Congratulations to those of you who managed to get over 0.4 – nicely done. I’m quite interested in what the winners did: will the source code be released at some point? If not, I’d be happy to describe how I got my 0.30 (a much simpler method than you might think), if those who beat my score would be willing to do the same.
Also, I missed something: the public leaderboard was already scored based on private data that wasn’t (and will never be) publicly available. What’s the motivation for using an entirely separate test set?
In essence our solution was very simple - build a dictionary from (section, mention) to concept id, then annotate a document by going over it, and in each section find mentions such that the pair (section, mention) is in the dictionary, and annotate it with the corresponding concept.
Most of the work went into building this dictionary, though we also did a bit of regular expression expansion in the matching and some post-processing to improve the results.
Congrats on 1st! How did you build that dictionary? How did you address zero-shot problem? Our solution is 2stage nlp approach + static dictionary. 1st stage is 4class segmentation (0, BodyS, Finding, Procedure), second stage is linking with deep embedders. Static dictionary is extracted from train data with a bit of processing. We will probably write a somewhat detailed solution in future.
We used the train data and snomed itself to build the dictionary, and expanded it using some permutations and linguistic rules. Our segmentation was derived directly from the sections in the clinical notes, so higher resolution than 4.
Congrats from the 4th to the first 3 but also to all those that participated.
We began with a dictionary based solution (0.32 is its top on private), mostly to have a baseline, but then switched to entity recognition + classification both with DL models. However, it seems that it was not the best approach (at least for the challenge - we were actually quite happy with the quality of generated annotations, somewhat complete).

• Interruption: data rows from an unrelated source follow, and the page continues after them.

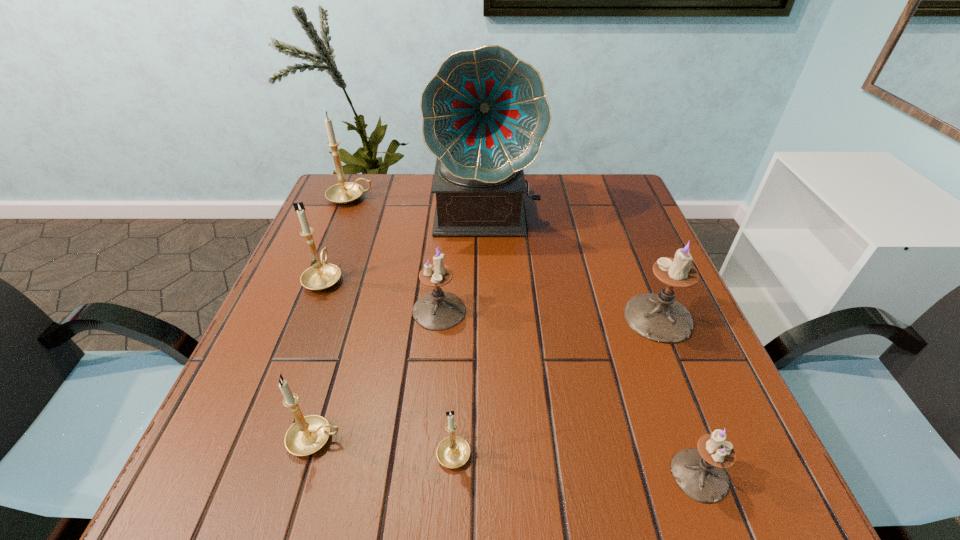 Locate an element on the screen. The image size is (960, 540). vacant space located 0.180m on the handle side of the farthest candle holder is located at coordinates (438, 198).

Find the location of a particular element. free space located on the handle side of the second biggest gold candle holder is located at coordinates (356, 195).

Where is `vacant space situated on the handle side of the second biggest gold candle holder`? This screenshot has width=960, height=540. vacant space situated on the handle side of the second biggest gold candle holder is located at coordinates (339, 239).

Where is `vacant space located on the handle side of the second biggest gold candle holder`? This screenshot has height=540, width=960. vacant space located on the handle side of the second biggest gold candle holder is located at coordinates (360, 186).

The height and width of the screenshot is (540, 960). Find the location of `free spot located 0.050m on the front of the biggest purple candle holder`. free spot located 0.050m on the front of the biggest purple candle holder is located at coordinates (678, 365).

Locate an element on the screen. The width and height of the screenshot is (960, 540). vacant space located 0.270m on the back of the second smallest purple candle holder is located at coordinates (447, 222).

Find the location of a particular element. The width and height of the screenshot is (960, 540). vacant region located on the handle side of the third biggest gold candle holder is located at coordinates (528, 439).

Where is `vacant area situated on the handle side of the smallest gold candle holder`? vacant area situated on the handle side of the smallest gold candle holder is located at coordinates coord(459,341).

Locate an element on the screen. The width and height of the screenshot is (960, 540). free spot located on the handle side of the smallest gold candle holder is located at coordinates (461, 299).

Locate an element on the screen. This screenshot has width=960, height=540. vacant space located 0.060m on the handle side of the smallest gold candle holder is located at coordinates (456, 399). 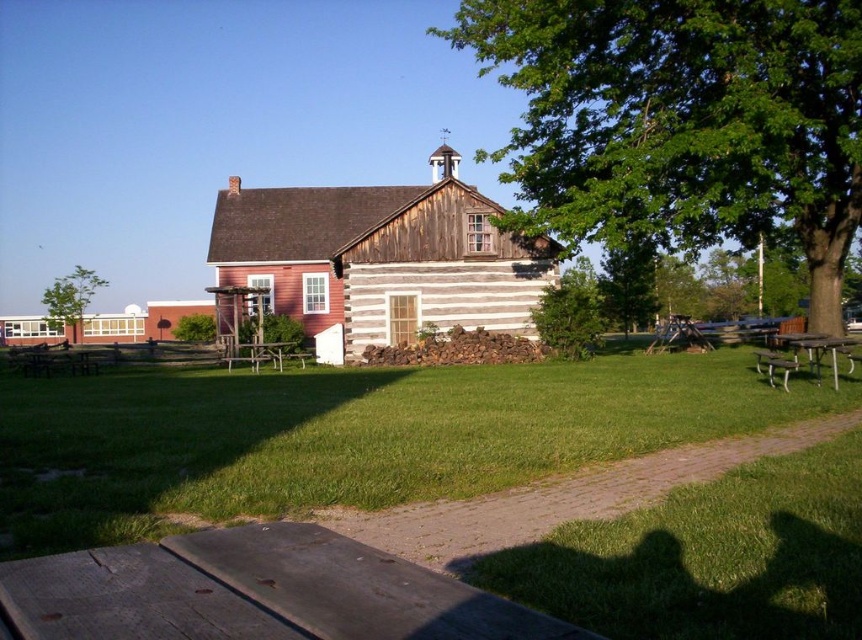 You are standing in the grassy area near the white wooden log cabin at center and want to walk to the black metal picnic table at lower right. Which direction should you move to reach it?

The white wooden log cabin at center is to the left of the black metal picnic table at lower right, so you should move to the right to reach the picnic table.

I wonder if the organizers / sponsors will prepare a paper on results, like in other challenges. There is not much on SNOMED-CT and it will be very useful.

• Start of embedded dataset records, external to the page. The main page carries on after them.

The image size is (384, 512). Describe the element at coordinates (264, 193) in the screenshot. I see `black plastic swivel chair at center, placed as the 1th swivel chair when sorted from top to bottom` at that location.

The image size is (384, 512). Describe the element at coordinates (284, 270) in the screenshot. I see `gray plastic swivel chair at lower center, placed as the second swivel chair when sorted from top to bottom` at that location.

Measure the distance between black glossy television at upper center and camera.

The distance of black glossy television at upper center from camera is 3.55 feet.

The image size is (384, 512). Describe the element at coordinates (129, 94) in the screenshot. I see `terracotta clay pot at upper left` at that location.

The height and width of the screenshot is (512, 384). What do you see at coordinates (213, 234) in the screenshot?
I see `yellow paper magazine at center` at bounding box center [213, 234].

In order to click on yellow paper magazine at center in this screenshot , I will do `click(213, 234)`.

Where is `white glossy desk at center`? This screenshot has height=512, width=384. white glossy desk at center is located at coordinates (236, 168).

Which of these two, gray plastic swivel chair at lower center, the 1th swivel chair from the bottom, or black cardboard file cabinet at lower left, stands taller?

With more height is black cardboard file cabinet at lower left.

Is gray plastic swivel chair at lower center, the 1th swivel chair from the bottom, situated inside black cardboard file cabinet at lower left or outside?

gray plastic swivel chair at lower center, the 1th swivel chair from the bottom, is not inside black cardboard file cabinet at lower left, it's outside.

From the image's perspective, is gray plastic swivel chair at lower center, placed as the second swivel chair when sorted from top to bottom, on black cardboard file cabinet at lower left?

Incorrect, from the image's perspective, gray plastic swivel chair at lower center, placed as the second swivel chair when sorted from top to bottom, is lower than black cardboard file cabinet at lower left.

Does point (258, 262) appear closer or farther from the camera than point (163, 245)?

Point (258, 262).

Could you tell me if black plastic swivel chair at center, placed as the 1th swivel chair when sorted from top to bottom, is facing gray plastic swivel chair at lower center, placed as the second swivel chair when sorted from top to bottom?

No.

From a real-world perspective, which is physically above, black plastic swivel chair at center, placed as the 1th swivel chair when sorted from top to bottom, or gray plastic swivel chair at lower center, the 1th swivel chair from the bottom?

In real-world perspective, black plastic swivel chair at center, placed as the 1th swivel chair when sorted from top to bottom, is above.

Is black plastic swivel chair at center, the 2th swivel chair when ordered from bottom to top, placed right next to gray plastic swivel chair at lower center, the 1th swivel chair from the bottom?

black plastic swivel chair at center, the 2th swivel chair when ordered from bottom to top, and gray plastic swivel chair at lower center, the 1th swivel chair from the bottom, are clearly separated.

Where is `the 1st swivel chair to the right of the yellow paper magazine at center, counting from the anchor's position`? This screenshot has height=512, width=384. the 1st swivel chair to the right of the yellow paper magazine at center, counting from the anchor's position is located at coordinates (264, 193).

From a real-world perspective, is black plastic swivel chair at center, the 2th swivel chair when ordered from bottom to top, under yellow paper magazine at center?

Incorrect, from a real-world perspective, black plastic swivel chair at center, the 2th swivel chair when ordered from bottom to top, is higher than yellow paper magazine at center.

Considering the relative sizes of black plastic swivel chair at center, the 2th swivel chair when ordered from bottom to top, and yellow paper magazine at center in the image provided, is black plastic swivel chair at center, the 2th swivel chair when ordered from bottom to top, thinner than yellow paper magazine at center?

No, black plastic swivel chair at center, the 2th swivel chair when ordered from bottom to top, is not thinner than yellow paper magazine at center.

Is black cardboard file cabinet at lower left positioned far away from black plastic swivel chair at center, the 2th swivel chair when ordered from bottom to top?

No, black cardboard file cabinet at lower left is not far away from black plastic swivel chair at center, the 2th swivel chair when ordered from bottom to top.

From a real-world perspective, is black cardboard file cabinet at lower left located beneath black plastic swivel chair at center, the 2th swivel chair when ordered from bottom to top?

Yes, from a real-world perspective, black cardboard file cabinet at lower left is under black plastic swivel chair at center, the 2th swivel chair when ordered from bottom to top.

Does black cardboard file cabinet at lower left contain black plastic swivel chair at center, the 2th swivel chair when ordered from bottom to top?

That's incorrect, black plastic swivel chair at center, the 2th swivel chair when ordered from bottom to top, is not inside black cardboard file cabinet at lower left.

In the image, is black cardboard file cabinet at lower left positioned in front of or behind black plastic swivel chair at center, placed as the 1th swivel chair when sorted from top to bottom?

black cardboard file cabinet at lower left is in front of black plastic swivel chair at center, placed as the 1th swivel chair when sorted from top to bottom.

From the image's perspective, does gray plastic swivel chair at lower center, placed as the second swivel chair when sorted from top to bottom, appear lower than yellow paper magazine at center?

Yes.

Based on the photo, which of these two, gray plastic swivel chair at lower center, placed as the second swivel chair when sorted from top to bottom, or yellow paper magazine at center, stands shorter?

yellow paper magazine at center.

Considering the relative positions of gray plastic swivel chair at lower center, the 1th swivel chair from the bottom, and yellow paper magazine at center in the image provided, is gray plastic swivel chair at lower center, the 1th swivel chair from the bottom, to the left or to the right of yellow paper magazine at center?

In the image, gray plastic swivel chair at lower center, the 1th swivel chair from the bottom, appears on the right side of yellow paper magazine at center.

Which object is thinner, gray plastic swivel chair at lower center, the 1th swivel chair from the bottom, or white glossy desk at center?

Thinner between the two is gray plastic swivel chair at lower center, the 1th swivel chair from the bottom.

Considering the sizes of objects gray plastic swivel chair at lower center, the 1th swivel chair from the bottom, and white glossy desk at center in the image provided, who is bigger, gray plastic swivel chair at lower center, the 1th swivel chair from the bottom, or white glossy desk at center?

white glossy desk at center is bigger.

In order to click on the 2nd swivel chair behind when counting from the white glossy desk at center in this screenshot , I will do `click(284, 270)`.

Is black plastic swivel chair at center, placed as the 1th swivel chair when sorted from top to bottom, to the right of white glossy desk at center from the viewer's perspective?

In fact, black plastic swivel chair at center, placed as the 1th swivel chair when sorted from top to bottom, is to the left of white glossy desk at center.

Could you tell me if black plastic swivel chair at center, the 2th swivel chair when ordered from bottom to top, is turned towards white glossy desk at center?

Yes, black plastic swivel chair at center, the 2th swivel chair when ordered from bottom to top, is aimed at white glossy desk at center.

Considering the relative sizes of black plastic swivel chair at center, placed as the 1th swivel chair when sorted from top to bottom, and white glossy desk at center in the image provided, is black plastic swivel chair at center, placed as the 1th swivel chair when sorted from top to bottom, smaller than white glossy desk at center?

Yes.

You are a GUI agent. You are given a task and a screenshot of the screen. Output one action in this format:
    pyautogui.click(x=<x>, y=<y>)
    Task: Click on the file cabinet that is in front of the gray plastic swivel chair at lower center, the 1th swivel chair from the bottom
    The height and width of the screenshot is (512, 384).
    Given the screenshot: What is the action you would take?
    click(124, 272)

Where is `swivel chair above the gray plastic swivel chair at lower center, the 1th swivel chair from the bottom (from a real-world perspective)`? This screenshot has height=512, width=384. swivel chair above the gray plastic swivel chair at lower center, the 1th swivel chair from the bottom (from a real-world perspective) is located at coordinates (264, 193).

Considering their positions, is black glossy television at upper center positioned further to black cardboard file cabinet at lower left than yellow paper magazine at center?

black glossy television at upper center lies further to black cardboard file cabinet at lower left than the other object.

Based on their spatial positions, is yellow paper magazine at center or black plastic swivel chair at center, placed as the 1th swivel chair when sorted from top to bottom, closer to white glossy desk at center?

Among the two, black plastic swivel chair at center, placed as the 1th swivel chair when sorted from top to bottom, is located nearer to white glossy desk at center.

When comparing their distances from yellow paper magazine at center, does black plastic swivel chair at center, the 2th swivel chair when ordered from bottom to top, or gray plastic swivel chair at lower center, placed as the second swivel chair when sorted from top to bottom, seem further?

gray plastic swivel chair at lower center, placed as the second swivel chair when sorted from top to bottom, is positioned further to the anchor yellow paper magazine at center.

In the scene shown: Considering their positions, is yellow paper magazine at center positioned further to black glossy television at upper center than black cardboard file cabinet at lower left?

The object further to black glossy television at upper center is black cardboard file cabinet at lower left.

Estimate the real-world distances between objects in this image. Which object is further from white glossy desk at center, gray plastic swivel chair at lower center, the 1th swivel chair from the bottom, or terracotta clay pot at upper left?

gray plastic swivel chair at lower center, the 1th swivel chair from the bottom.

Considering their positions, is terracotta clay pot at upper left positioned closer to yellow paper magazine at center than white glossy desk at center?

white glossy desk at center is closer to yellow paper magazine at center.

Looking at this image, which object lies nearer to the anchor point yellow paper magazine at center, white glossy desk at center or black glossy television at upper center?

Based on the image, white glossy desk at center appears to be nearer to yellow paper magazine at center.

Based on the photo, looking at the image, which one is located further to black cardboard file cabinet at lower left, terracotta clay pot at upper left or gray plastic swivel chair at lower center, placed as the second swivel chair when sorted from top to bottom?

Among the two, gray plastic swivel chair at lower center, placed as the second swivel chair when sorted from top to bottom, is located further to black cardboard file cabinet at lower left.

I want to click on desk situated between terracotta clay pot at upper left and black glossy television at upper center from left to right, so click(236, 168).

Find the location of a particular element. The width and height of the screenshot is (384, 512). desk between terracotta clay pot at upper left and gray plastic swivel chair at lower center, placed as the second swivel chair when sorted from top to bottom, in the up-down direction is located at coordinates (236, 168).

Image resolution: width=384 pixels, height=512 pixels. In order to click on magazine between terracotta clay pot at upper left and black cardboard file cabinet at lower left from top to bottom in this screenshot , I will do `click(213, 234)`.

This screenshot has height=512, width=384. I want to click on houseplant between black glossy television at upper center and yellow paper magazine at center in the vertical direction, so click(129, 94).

To be eligible for prizes, winners of the competition must open-source their submissions. You’ll eventually be able to find code from the winning solutions in our repository of competition-winning code.
Also, I missed something: the public leaderboard was already scored based on private data that wasn’t (and will never be) publicly available. What’s the motivation for using an entirely separate test set?
We use a public / private test set split to discourage over-fitting to the test set.